A major part of the problem is the sparsity of data on the conditions of the pipe/coating/soil system. The operator knowledge of these conditions is based on methods that are expensive to apply and provide limited views of the actual conditions. In-line-inspection (ILI) tools can provide indications of internal corrosion, wall loss, and other issues over the length of the pipe. However, ILI tools are run at long intervals, sometime measured in years. External Direct Assessment (DA) can provide excellent data on pipe and coating conditions, and with ultrasonic thickness gauging, can provide some insight into the pipe interior. Again, DA is performed at intervals and are limited to the physical extent of an excavation. The “snapshot” nature of these techniques necessitate that operators extrapolate their data of the pipe over time and location. This has an impact on the confidence level of predictions. The ability to capture some history of pipe parameters over its spatial extent would improve predictions and expose leading indicators of problems while they are developing.

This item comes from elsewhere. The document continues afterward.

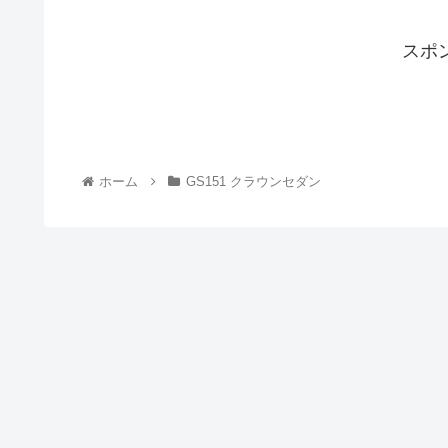
スポ
ホーム
GS151 クラウンセダン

A common trait for many of the available inspection techniques is that leaks are detected only after they occur. Accordingly, a need exists to obtain insights into the condition of the pipeline or natural gas composition prior to a leak occurring. Data providing evidence that conditions within the pipeline pose the potential for a future leak or pipe failure would enable pinpointing of areas to examine more closely and remedial actions to be taken before a methane release or catastrophic failure. Case in point is a very recent pipeline explosion near Salem, PA on April 30th, 2016. A 30 inch transmission line burst shortly after daybreak, shooting an enormous plume of flames into the sky that could be seen for miles. Fortunately, personal injuries and property damage were limited but out of caution additional methane releases where ordered from 4 nearby lines. Most telling is that the pipeline, which was built in 1981, was inspected in 2012 and found to have “no areas requiring repair or remediation before the next inspection.” The next inspection wasn’t required until 2019 when the explosion occurred.

The project team intends to combine sensors, communications, and coatings to enable the monitoring of conditions inside a pipeline. Although the elements required for technical success have been well established in different fields, this project represents an opportunity to bring a diverse range of technologies together to advance our knowledge of conditions within a pipeline. Such knowledge enables more informed decisions about the quality of the gas stream and potential for equipment failures, thus leading to overall reductions in methane release and allowing for required remedial actions to occur before an uncontrolled methane release. The technology innovations envisioned in this project are aimed at multi- modal sensors with an initial focus on the measurement of sensor resonance frequency changes which result from changes in moisture content, temperature and/or dielectric properties of the coating. The relative scale of resonance frequency change will be used to infer on-going coating environmental changes and coating degradation processes and be indicative of the onset of corrosion in the pipeline. Water content information informs utilities about the quality of gas within the pipe but also can be a leading indicator for corrosion activity within the pipe. To achieve project goals the assembled team will build on previous work initiated by PPG by conducting detailed evaluations of RF sensor devices embedded in coatings which have been exposed to a variety of environmental challenges. These evaluations will be conducted using lab scale coated coupons but also larger scale internal pipe coating demonstrations wherein the sensors are embedded within coatings applied to the interior surface of a 24 inch pipe section. The pipe section will be mated to longer pipe lengths to provide an accurate simulation of performance within a pipeline environment.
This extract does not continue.